[INFORMATION SHOWN — start]

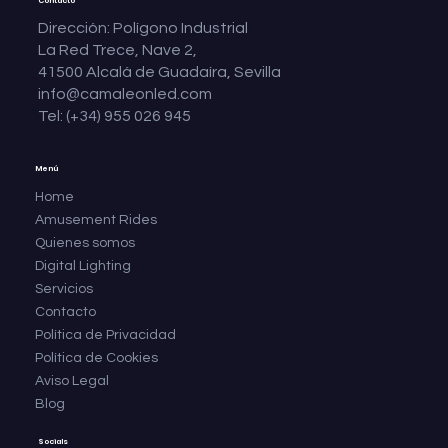
Contacto
Dirección: Polígono Industrial
La Red Trece, Nave 2,
41500 Alcalá de Guadaíra, Sevilla
info@camaleonled.com
Tel: (+34) 955 026 945
Menú
Home
Amusement Rides
Quienes somos
Digital Lighting
Servicios
Contacto
Política de Privacidad
Política de Cookies
Aviso Legal
Blog
Socials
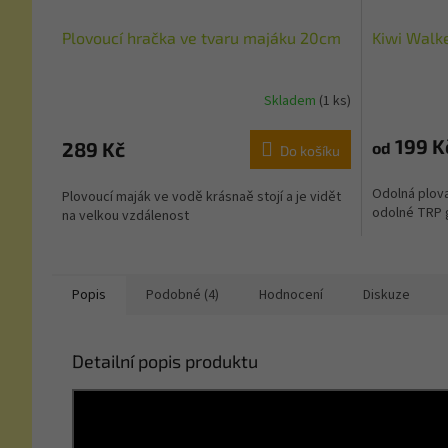
Plovoucí hračka ve tvaru majáku 20cm
Kiwi Walk
Skladem
(1 ks)
199 K
289 Kč
od
Do košíku
Odolná plova
Plovoucí maják ve vodě krásnaě stojí a je vidět
odolné TRP
na velkou vzdálenost
Popis
Podobné (4)
Hodnocení
Diskuze
Detailní popis produktu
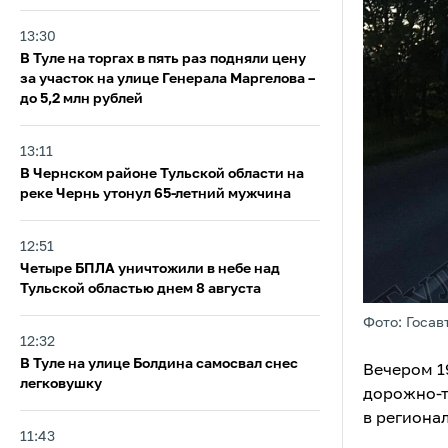
13:30
В Туле на торгах в пять раз подняли цену
за участок на улице Генерала Маргелова –
до 5,2 млн рублей
13:11
В Чернском районе Тульской области на
реке Чернь утонул 65-летний мужчина
12:51
Четыре БПЛА уничтожили в небе над
Тульской областью днем 8 августа
Фото: Госав
12:32
В Туле на улице Болдина самосвал снес
Вечером 1
легковушку
дорожно-т
в региона
11:43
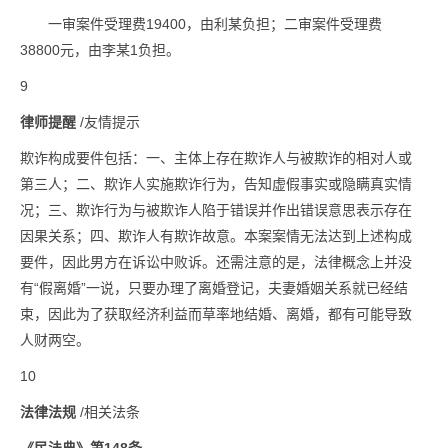
一审案件受理费19400，由利某负担；二审案件受理费
38800元，由李某1负担。
9
律师提醒
/友情提示
欺诈构成要件包括：一、主体上存在欺诈人与被欺诈的相对人或
第三人；二、欺诈人实施欺诈行为，告知虚假事实或隐瞒真实情
况；三、欺诈行为与被欺诈人陷于错误并作出错误意思表示存在
因果关系；四、欺诈人有欺诈故意。本案案情无法达到上述构成
要件，因此男方在诉讼中败诉。还需注意的是，法律概念上并没
有“假离婚”一说，只要办理了离婚登记，夫妻婚姻关系就已经结
束，因此为了获取经济利益而草率地结婚、离婚，都有可能导致
人财两空。
10
法律法规
/相关法条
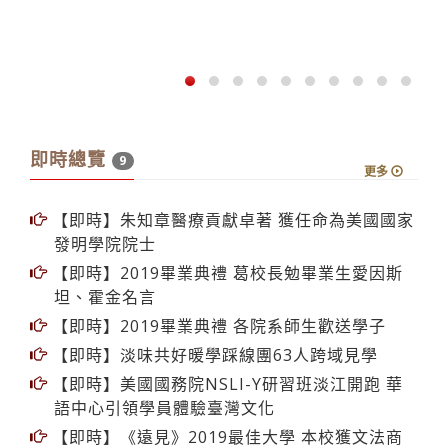
即時總覽
9
更多
【即時】朱知章醫療貢獻卓著 獲任命為美國國家
發明學院院士
【即時】2019畢業典禮 葛校長勉畢業生愛因斯
坦、霍金名言
【即時】2019畢業典禮 各院系師生歡送學子
【即時】淡味共好暖學踩線團63人跨域見學
【即時】美國國務院NSLI-Y研習班淡江開跑 華
語中心引領學員體驗臺灣文化
【即時】《遠見》2019最佳大學 本校獲文法商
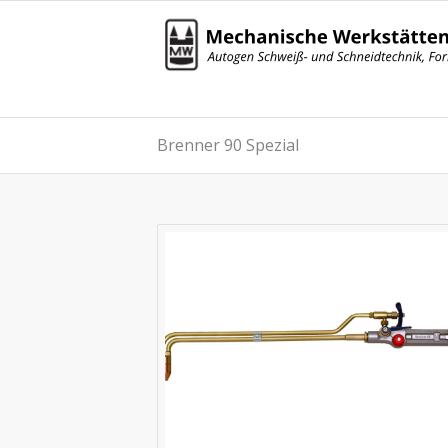
Brenner 90 Spezial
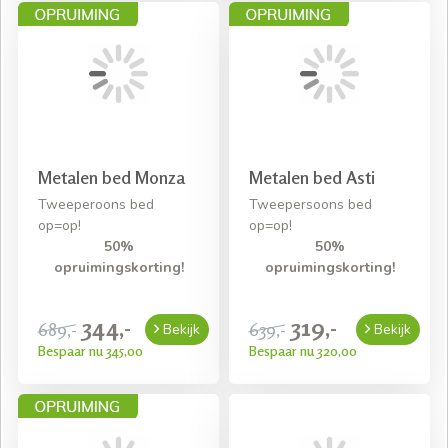
Metalen bed Monza
Metalen bed Asti
Tweeperoons bed
Tweepersoons bed
op=op!
op=op!
50%
50%
opruimingskorting!
opruimingskorting!
344,-
319,-
689,-
639,-
Bekijk
Bekijk
Bespaar nu 345,00
Bespaar nu 320,00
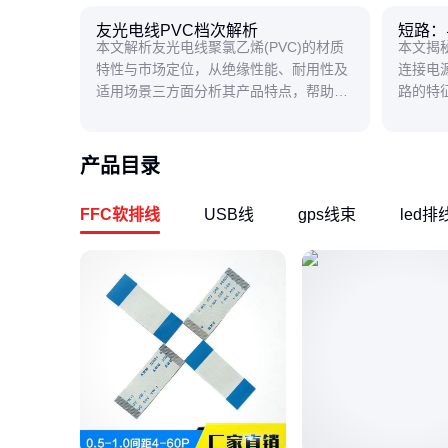
友光电线PVC档次解析
短路：
本文解析友光电线聚氯乙烯(PVC)的材质
本文揭
特性与市场定位，从绝缘性能、耐用性及
连接电
适用场景三方面分析其产品特点，帮助用
路的特
户了解其合理应用范围。
用防范
产品目录
FFC软排线
USB线
gps线束
led排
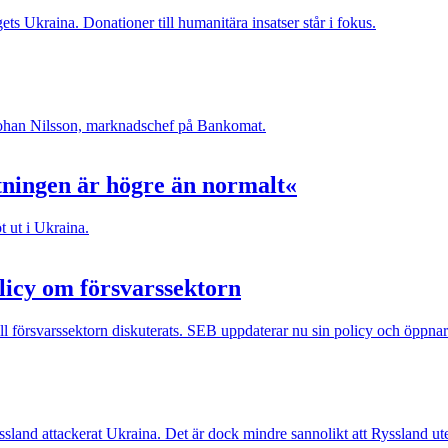
ets Ukraina. Donationer till humanitära insatser står i fokus.
t Johan Nilsson, marknadschef på Bankomat.
tningen är högre än normalt«
t ut i Ukraina.
licy om försvarssektorn
l försvarssektorn diskuterats. SEB uppdaterar nu sin policy och öppnar f
ssland attackerat Ukraina. Det är dock mindre sannolikt att Ryssland ute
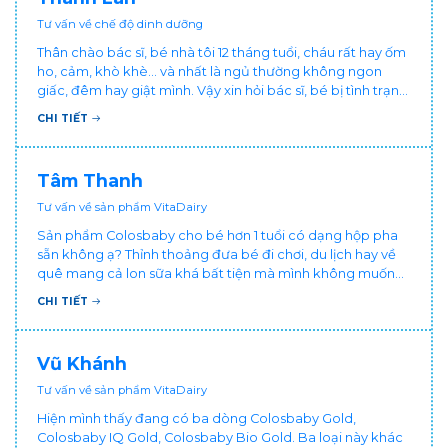
Tư vấn về chế độ dinh dưỡng
Thân chào bác sĩ, bé nhà tôi 12 tháng tuổi, cháu rất hay ốm
ho, cảm, khò khè... và nhất là ngủ thường không ngon
giấc, đêm hay giật mình. Vậy xin hỏi bác sĩ, bé bị tình trạng
vậy nên làm sao để con khỏe mạnh và ngủ ngon giấc hơn
CHI TIẾT
ạ? Thấy cháu vậy gia đình ai cũng xót, mẹ cũng cực vì
chăm cháu hay ốm ạ?. Cảm ơn bác sĩ.
Tâm Thanh
Tư vấn về sản phẩm VitaDairy
Sản phẩm Colosbaby cho bé hơn 1 tuổi có dạng hộp pha
sẵn không ạ? Thỉnh thoảng đưa bé đi chơi, du lịch hay về
quê mang cả lon sữa khá bất tiện mà mình không muốn
đổi cho bé dùng sữa tươi hộp khác sợ bé nạ sữa ảnh
CHI TIẾT
hưởng sức khỏe!
Vũ Khánh
Tư vấn về sản phẩm VitaDairy
Hiện mình thấy đang có ba dòng Colosbaby Gold,
Colosbaby IQ Gold, Colosbaby Bio Gold. Ba loại này khác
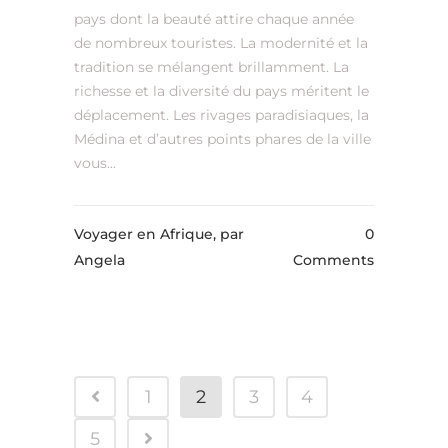
pays dont la beauté attire chaque année
de nombreux touristes. La modernité et la
tradition se mélangent brillamment. La
richesse et la diversité du pays méritent le
déplacement. Les rivages paradisiaques, la
Médina et d’autres points phares de la ville
vous...
Voyager en Afrique,
par
0
Angela
Comments
1
2
3
4
5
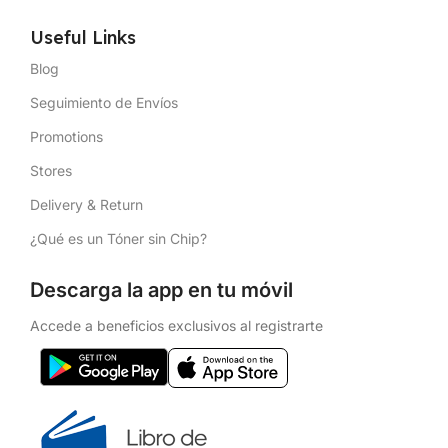
Useful Links
Blog
Seguimiento de Envíos
Promotions
Stores
Delivery & Return
¿Qué es un Tóner sin Chip?
Descarga la app en tu móvil
Accede a beneficios exclusivos al registrarte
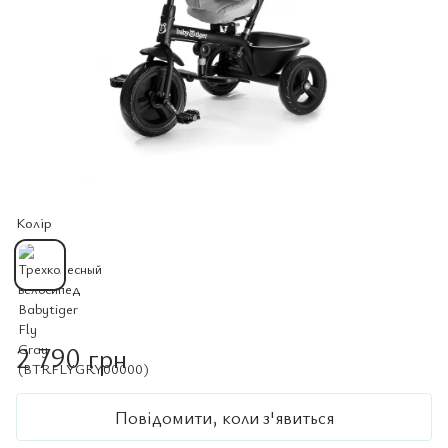
Колір
2 790 грн
Повідомити, коли з'явиться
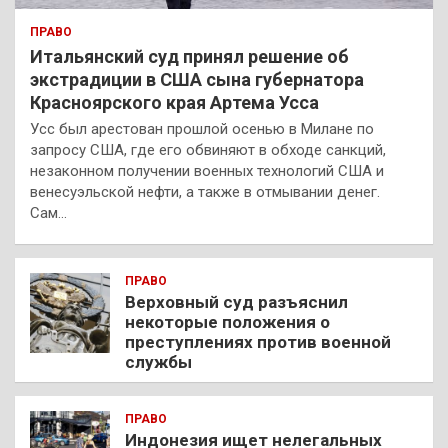
ПРАВО
Итальянский суд принял решение об
экстрадиции в США сына губернатора
Красноярского края Артема Усса
Усс был арестован прошлой осенью в Милане по
запросу США, где его обвиняют в обходе санкций,
незаконном получении военных технологий США и
венесуэльской нефти, а также в отмывании денег.
Сам…
ПРАВО
Верховный суд разъяснил
некоторые положения о
преступлениях против военной
службы
ПРАВО
Индонезия ищет нелегальных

[INFORMATION SHOWN — finish]

_WHAT TO PRODUCE_. Look through the listing above for the line with "na velkou vzdálenost" and the line with "欺诈构成要件包括：一、主体上存在欺诈人与被欺诈的相对人或". Write out exactly those lines and everything between, leaving out pictures.

_EXERCISE SOLUTION_.
na velkou vzdálenost
Popis
Podobné (4)
Hodnocení
Diskuze
Detailní popis produktu
13:30
В Туле на торгах в пять раз подняли цену
за участок на улице Генерала Маргелова –
до 5,2 млн рублей
13:11
В Чернском районе Тульской области на
реке Чернь утонул 65-летний мужчина
12:51
Четыре БПЛА уничтожили в небе над
Тульской областью днем 8 августа
Фото: Госав
12:32
В Туле на улице Болдина самосвал снес
Вечером 1
легковушку
дорожно-т
в региона
11:43
一审案件受理费19400，由利某负担；二审案件受理费
38800元，由李某1负担。
9
律师提醒
/友情提示
欺诈构成要件包括：一、主体上存在欺诈人与被欺诈的相对人或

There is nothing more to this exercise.